Abstract Pt and WO3 co-loaded ZrO2 equipped with a pair of interdigital Au electrodes has been tested as a H2 gas sensor. The resistance R estimated from the intersection of the semi-circle with the real axis in a complex-impedance plot was used as a sensing signal. H2 addition in a gas decreased the resistance. Pt–WO3/ZrO2 showed a higher response magnitude to H2 than WO3/ZrO2 and Pt/ZrO2. The sensor was found to respond consistently and rapidly to change in concentration of H2 in the oxygen rich and moist gas mixture at 120–150 °C. The conductivity of the device varied almost linearly with the H2 concentration from 0.25 to 1.25%. The rate constants (k) of Pt–WO3/ZrO2 for the response and recovery transients were 10 and 53 times higher than those of Pt/WO3, respectively.

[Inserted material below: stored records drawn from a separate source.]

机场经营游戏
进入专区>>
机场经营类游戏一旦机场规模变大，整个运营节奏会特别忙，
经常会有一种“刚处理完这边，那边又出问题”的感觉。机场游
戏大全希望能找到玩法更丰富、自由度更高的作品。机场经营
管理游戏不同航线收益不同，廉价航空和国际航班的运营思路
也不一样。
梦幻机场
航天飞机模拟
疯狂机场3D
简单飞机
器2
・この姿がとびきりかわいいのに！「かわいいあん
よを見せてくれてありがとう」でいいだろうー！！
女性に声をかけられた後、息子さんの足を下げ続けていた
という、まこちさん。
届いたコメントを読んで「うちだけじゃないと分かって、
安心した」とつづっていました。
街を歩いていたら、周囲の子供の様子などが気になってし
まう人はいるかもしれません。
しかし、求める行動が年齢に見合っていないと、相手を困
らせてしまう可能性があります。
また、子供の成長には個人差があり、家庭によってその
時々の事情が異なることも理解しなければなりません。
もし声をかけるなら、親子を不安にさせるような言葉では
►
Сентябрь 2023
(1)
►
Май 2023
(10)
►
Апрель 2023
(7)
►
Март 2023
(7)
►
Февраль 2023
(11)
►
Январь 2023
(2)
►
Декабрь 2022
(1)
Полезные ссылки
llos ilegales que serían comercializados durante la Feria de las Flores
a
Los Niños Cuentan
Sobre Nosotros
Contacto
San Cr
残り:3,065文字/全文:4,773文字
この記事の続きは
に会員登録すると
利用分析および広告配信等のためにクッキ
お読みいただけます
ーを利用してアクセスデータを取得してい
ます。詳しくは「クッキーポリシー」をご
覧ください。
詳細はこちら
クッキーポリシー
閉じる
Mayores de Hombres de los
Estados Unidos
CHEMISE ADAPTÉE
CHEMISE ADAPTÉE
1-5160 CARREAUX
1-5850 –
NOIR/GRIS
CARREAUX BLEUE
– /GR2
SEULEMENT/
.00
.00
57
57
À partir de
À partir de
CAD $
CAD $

The response magnitude of Pt–WO3/ZrO2 to H2 was not markedly affected by changing the water vapor concentration from 1.0 to 3.4% and O2 concentration from 5 to 20%. The effect of WO3 loading of the Pt–WO3/ZrO2-based sensor combined with STEM and UV–vis results indicates that subnano-sized polytungstate clusters on the zirconia surface play an important role in the conductivity increase by H2 adsorption, which can be due to an increase in the number of acidic Hδ+ species on the polytungstate surface.